コラーゲンと老化

コラーゲンは人体を構成するタンパク質の約30%を占めており、細胞同士をつないで組織を強化したり、弾力性を与えたりする働きがあります。
しかし、コラーゲンの合成量は加齢とともに急激に落ちていくのです。年とともに体が老化していくのは当たり前のことなのですが、コラーゲンの量はなんと、40代からガタ落ちになってしまうそうです。
コラーゲン合成のピークは18歳前後で、25歳を過ぎると合成能力はかなり落ち、その後しばらくはコラーゲンの総量は多いものの、合成能力が落ちている為に、古いコラーゲンの比率が高い状態が続き、組織の柔軟性や保水力が低下していきます。そして40代に入る頃には、コラーゲンの総量もピーク時の 半分ほどになってしまうのです。
コラーゲンの合成量が減ると、当然皮膚の老化につながりますし、血管の老化も招きます。
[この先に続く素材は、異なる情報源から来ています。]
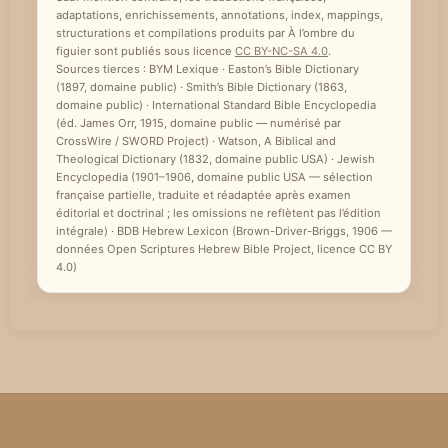
adaptations, enrichissements, annotations, index, mappings,
e
structurations et compilations produits par À l’ombre du
figuier sont publiés sous licence
CC BY-NC-SA 4.0
.
Sources tierces : BYM Lexique · Easton’s Bible Dictionary
(1897, domaine public) · Smith’s Bible Dictionary (1863,
domaine public) · International Standard Bible Encyclopedia
(éd. James Orr, 1915, domaine public — numérisé par
CrossWire / SWORD Project) · Watson, A Biblical and
Theological Dictionary (1832, domaine public USA) · Jewish
Encyclopedia (1901–1906, domaine public USA — sélection
française partielle, traduite et réadaptée après examen
éditorial et doctrinal ; les omissions ne reflètent pas l’édition
intégrale) · BDB Hebrew Lexicon (Brown-Driver-Briggs, 1906 —
données Open Scriptures Hebrew Bible Project, licence CC BY
4.0)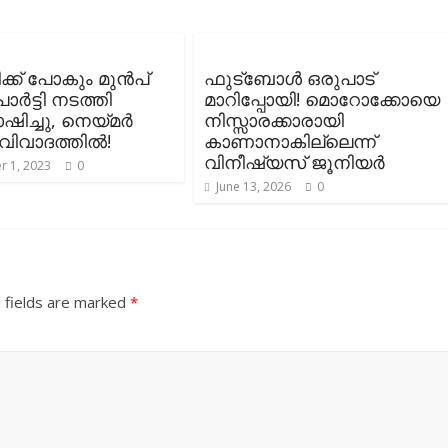
്ക് പോകും മുൻപ്
ഫുട്ബോൾ ഒരുപാട്
പാർട്ടി നടത്തി
മാറിപ്പോയി! മൊറോക്കോയെ
ച്ചു, നെയ്മർ
നിസ്സാരക്കാരായി
 വിവാദത്തിൽ!
കാണാനാകില്ലെന്ന്
വിനീഷ്യസ് ജൂനിയർ
 1, 2023
0
June 13, 2026
0
 fields are marked
*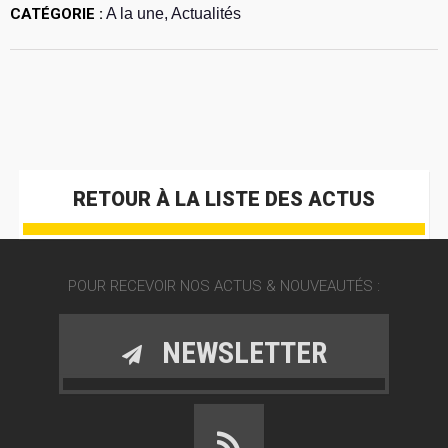
CATÉGORIE :
A la une, Actualités
RETOUR À LA LISTE DES ACTUS
POUR RECEVOIR NOS ACTUS & NOUVEAUTÉS :
NEWSLETTER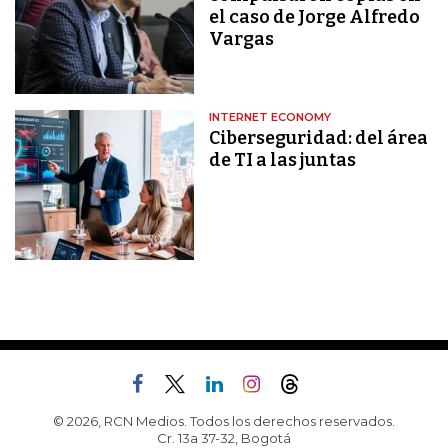
el caso de Jorge Alfredo
Vargas
INTERNET ECONOMY
Ciberseguridad: del área
de TI a las juntas
© 2026, RCN Medios. Todos los derechos reservados.
Cr. 13a 37-32, Bogotá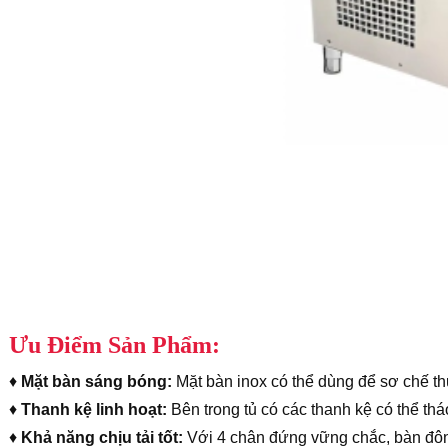
Ưu Điểm Sản Phẩm:
♦
Mặt bàn sáng bóng:
Mặt bàn inox có thể dùng để sơ chế th
♦
Thanh kệ linh hoạt:
Bên trong tủ có các thanh kệ có thể th
♦
Khả năng chịu tải tốt:
Với 4 chân đứng vững chắc, bàn đông 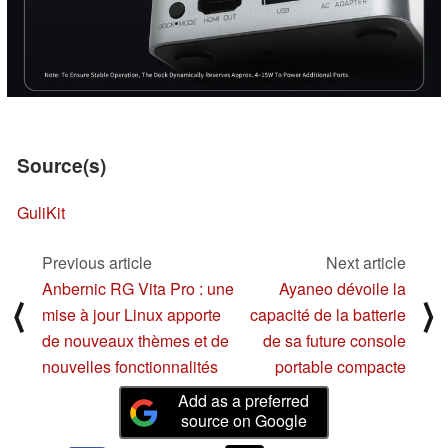
Source(s)
GuliKit
Previous article
Next article
Anbernic RG Vita Pro : une
Ayaneo dévoile la
⟨
⟩
mise à jour Linux apporte
capacité de la batterie
de nouveaux thèmes et de
de sa future console
nouvelles fonctionnalités
portable compacte
Add as a preferred
source on Google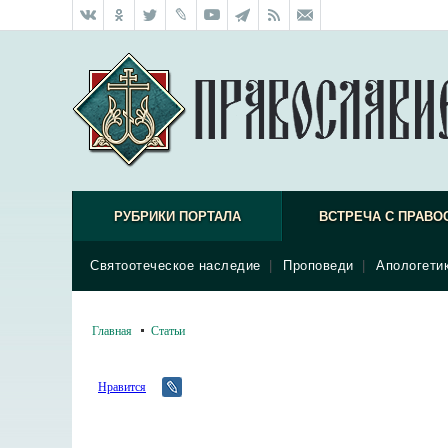
РУБРИКИ ПОРТАЛА
ВСТРЕЧА С ПРАВО
Святоотеческое наследие
|
Проповеди
|
Апологети
Главная
Статьи
Нравится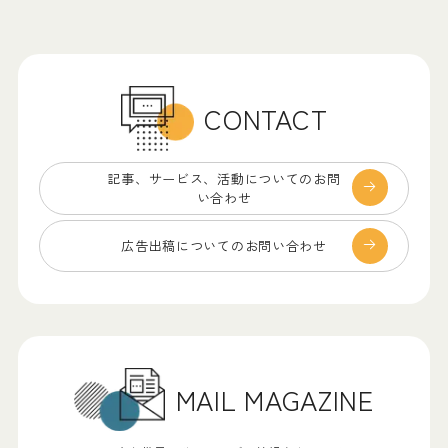
CONTACT
記事、サービス、
活動についてのお問
い合わせ
広告出稿についての
お問い合わせ
MAIL MAGAZINE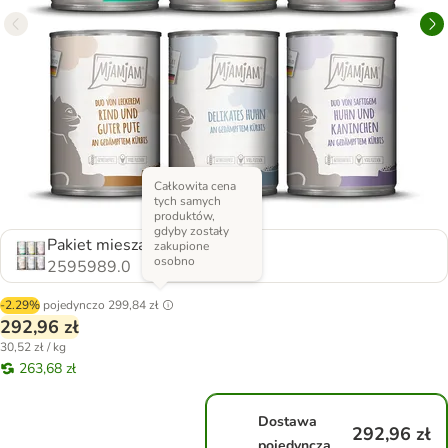
Całkowita cena
tych samych
produktów,
gdyby zostały
Pakiet mieszany (6 smaków)
zakupione
osobno
2595989.0
-2.29%
pojedynczo
299,84 zł
292,96 zł
30,52 zł / kg
263,68 zł
Dostawa
292,96 zł
pojedyncza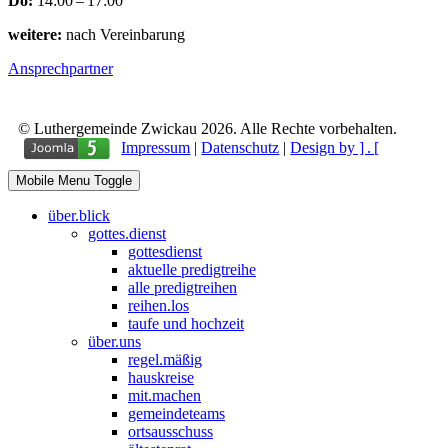
Do:
14:00 – 17:00
weitere:
nach Vereinbarung
Ansprechpartner
© Luthergemeinde Zwickau 2026. Alle Rechte vorbehalten.
Impressum
|
Datenschutz
|
Design by ] . [
Mobile Menu Toggle
über.blick
gottes.dienst
gottesdienst
aktuelle predigtreihe
alle predigtreihen
reihen.los
taufe und hochzeit
über.uns
regel.mäßig
hauskreise
mit.machen
gemeindeteams
ortsausschuss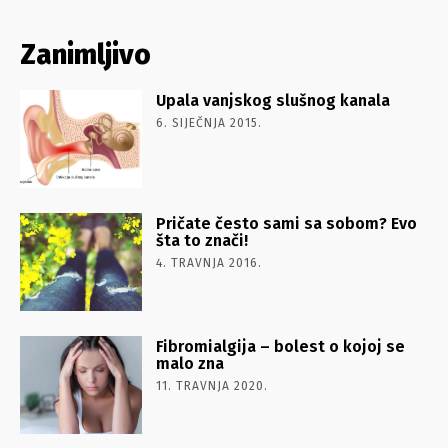
Zanimljivo
Upala vanjskog slušnog kanala
6. SIJEČNJA 2015.
Pričate često sami sa sobom? Evo
šta to znači!
4. TRAVNJA 2016.
Fibromialgija – bolest o kojoj se
malo zna
11. TRAVNJA 2020.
さらに、臓器も老化してしまうのだとか。
このように、コラーゲンは全ての臓器の支持組織としても、重要な役割を果たしてくれているのです。
また、骨の老化とのかかわりも見過ごせません。「骨と言えばカルシウム」ですが、実は骨はコラーゲン繊維にカルシウムが付着して、成り立っているもの。コ ラーゲンの合成量が減るとコラーゲン繊維の密度が粗くなり、カルシウムとの結合性が低下して、スカスカの骨になってしまうそうです。
コラーゲンの材料と言えばアミノ酸ですが、体内合成の際には鉄・亜鉛・ビタミンCも欠かせません。食事のバランスを大切にして、コラーゲンの不足を食い止めていくことが大切です。